• **EXERCISE AIM**: From the line with "observatornews.ro" to the final line of the records, every line is to be duplicated exactly, both of those lines included.

###

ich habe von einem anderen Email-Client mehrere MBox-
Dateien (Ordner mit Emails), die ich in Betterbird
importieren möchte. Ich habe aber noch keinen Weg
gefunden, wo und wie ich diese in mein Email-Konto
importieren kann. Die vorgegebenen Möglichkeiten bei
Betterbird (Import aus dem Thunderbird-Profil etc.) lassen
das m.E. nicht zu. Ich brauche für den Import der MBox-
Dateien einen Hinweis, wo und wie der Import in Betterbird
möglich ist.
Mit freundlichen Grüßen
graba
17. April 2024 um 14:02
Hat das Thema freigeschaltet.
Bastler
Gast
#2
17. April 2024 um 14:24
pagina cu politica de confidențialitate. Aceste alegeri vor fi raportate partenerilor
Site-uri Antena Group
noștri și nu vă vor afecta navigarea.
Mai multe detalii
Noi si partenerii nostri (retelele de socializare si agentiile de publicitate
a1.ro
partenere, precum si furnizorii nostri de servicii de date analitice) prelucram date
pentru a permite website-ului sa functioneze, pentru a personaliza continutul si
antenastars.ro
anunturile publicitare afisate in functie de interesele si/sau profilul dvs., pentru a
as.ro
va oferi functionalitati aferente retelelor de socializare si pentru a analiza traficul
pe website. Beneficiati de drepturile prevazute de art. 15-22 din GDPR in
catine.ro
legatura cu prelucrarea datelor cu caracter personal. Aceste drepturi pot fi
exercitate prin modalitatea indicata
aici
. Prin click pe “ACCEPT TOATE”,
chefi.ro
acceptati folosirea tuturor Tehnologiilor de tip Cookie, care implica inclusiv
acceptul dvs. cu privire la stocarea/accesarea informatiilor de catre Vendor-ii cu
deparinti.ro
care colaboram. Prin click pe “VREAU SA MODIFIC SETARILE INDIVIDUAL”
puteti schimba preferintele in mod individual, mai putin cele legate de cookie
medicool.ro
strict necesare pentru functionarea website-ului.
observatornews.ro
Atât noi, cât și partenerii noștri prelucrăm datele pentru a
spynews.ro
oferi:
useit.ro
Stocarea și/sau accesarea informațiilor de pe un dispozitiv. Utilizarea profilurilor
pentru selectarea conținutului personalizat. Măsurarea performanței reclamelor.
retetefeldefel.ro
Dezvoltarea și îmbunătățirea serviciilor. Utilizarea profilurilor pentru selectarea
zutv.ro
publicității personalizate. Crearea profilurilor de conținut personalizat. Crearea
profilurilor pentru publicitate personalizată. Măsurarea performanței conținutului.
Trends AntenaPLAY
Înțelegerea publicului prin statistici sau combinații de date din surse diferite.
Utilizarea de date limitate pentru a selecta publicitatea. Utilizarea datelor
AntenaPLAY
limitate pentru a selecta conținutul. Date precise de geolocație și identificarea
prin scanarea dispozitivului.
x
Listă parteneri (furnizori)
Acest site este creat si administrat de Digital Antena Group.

###

• **SOLVED EXERCISE**:
observatornews.ro
Atât noi, cât și partenerii noștri prelucrăm datele pentru a
spynews.ro
oferi:
useit.ro
Stocarea și/sau accesarea informațiilor de pe un dispozitiv. Utilizarea profilurilor
pentru selectarea conținutului personalizat. Măsurarea performanței reclamelor.
retetefeldefel.ro
Dezvoltarea și îmbunătățirea serviciilor. Utilizarea profilurilor pentru selectarea
zutv.ro
publicității personalizate. Crearea profilurilor de conținut personalizat. Crearea
profilurilor pentru publicitate personalizată. Măsurarea performanței conținutului.
Trends AntenaPLAY
Înțelegerea publicului prin statistici sau combinații de date din surse diferite.
Utilizarea de date limitate pentru a selecta publicitatea. Utilizarea datelor
AntenaPLAY
limitate pentru a selecta conținutul. Date precise de geolocație și identificarea
prin scanarea dispozitivului.
x
Listă parteneri (furnizori)
Acest site este creat si administrat de Digital Antena Group.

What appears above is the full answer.